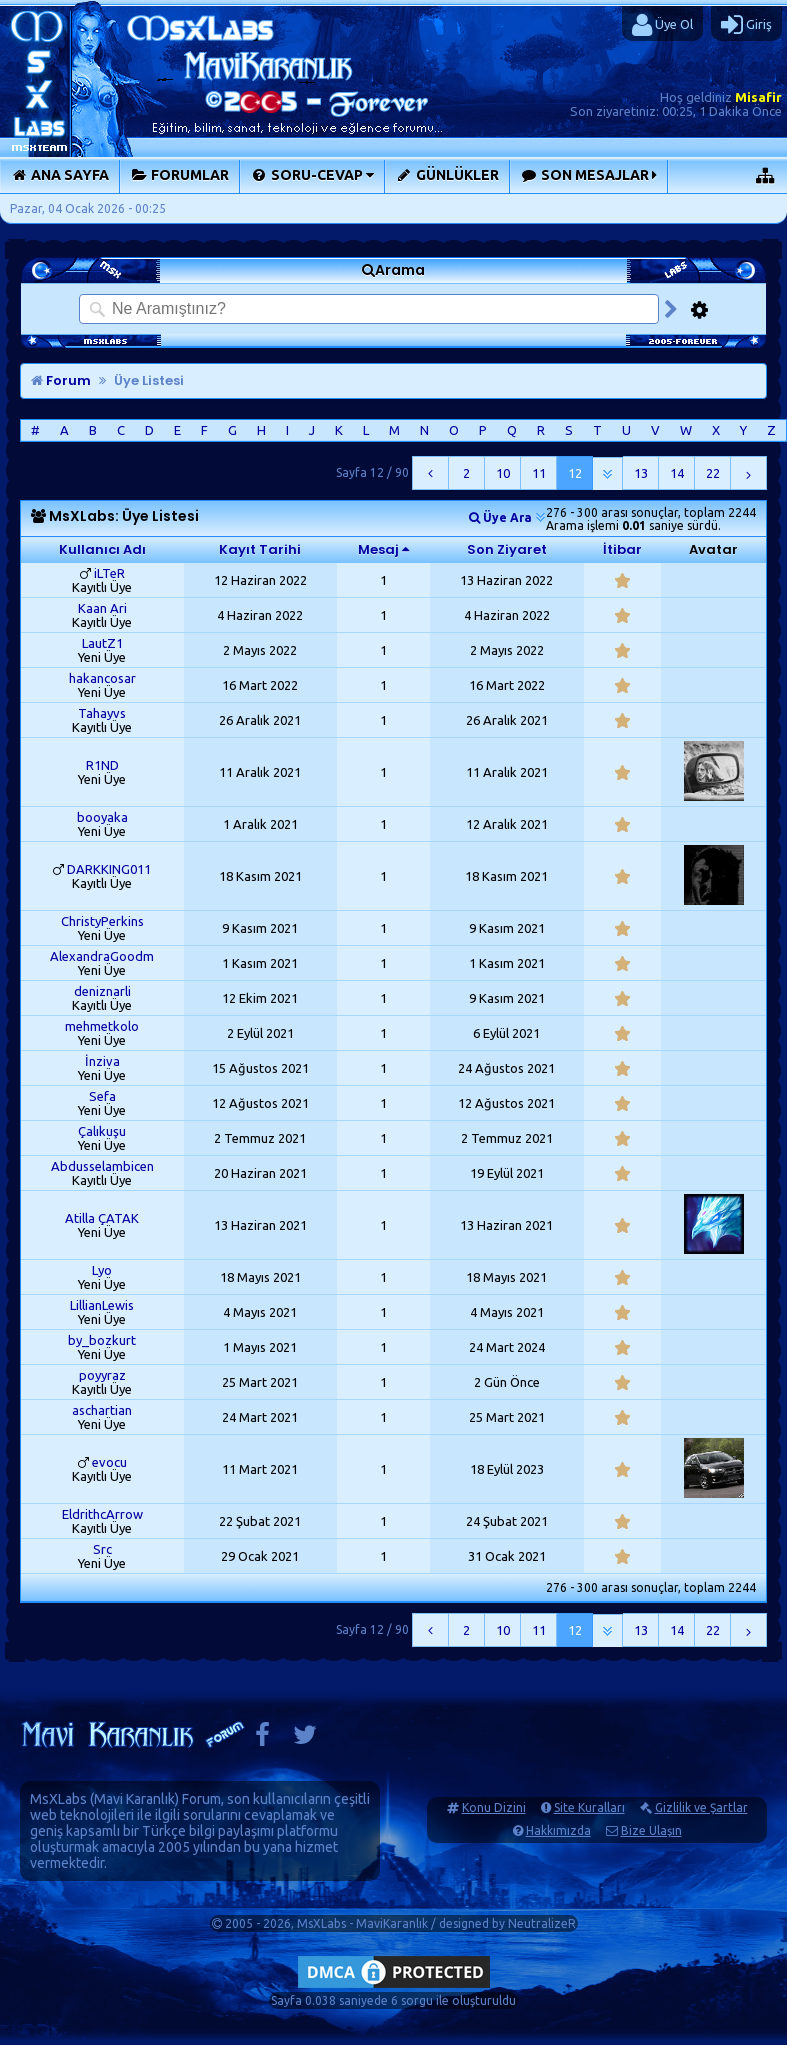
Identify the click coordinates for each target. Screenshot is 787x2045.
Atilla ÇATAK (102, 1218)
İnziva (102, 1061)
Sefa (102, 1096)
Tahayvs (102, 713)
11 (539, 473)
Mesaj (378, 549)
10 (503, 473)
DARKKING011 (109, 869)
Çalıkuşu (102, 1131)
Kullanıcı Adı (102, 549)
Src (102, 1549)
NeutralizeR (542, 1923)
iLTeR (109, 573)
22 (713, 473)
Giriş (746, 25)
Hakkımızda (558, 1830)
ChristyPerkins (102, 921)
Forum (61, 380)
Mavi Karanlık (134, 1799)
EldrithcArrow (102, 1514)
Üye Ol (662, 25)
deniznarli (102, 991)
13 (641, 473)
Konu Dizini (494, 1807)
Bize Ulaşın (651, 1830)
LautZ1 (102, 643)
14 (677, 473)
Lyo (102, 1270)
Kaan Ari (102, 608)
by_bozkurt (102, 1340)
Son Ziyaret (507, 549)
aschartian (102, 1410)
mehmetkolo (102, 1026)
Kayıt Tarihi (260, 549)
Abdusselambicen (102, 1166)
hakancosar (102, 678)
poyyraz (102, 1375)
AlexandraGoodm (102, 956)
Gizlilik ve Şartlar (701, 1807)
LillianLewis (102, 1305)
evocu (109, 1462)
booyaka (102, 817)
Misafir (758, 97)
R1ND (102, 765)
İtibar (622, 549)
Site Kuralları (589, 1807)
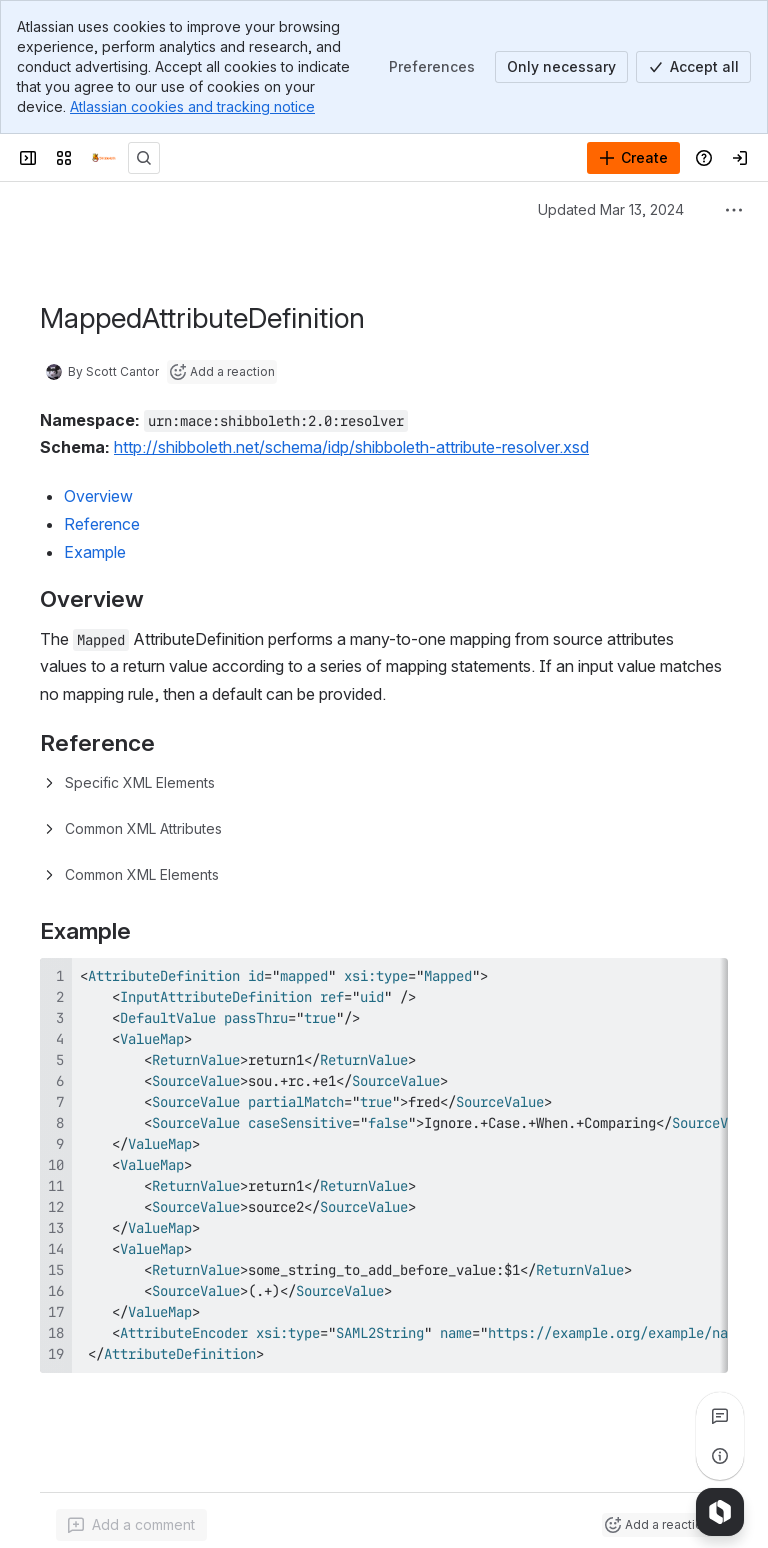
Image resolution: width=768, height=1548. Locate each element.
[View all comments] (720, 1416)
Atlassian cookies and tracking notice (192, 106)
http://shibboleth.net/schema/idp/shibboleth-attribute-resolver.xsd (351, 447)
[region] (384, 1165)
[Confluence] (104, 158)
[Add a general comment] (131, 1525)
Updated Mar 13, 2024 (611, 209)
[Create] (633, 158)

+===+

[Directions for this task] Pictures excluded, repeat the records exactly from their opening line through the line containing "Lyo (102, 1270)".

[Problem solution]
Identify the click coordinates for each target. Screenshot is 787x2045.
Atilla ÇATAK (102, 1218)
İnziva (102, 1061)
Sefa (102, 1096)
Tahayvs (102, 713)
11 (539, 473)
Mesaj (378, 549)
10 (503, 473)
DARKKING011 (109, 869)
Çalıkuşu (102, 1131)
Kullanıcı Adı (102, 549)
Src (102, 1549)
NeutralizeR (542, 1923)
iLTeR (109, 573)
22 (713, 473)
Giriş (746, 25)
Hakkımızda (558, 1830)
ChristyPerkins (102, 921)
Forum (61, 380)
Mavi Karanlık (134, 1799)
EldrithcArrow (102, 1514)
Üye Ol (662, 25)
deniznarli (102, 991)
13 (641, 473)
Konu Dizini (494, 1807)
Bize Ulaşın (651, 1830)
LautZ1 (102, 643)
14 (677, 473)
Lyo (102, 1270)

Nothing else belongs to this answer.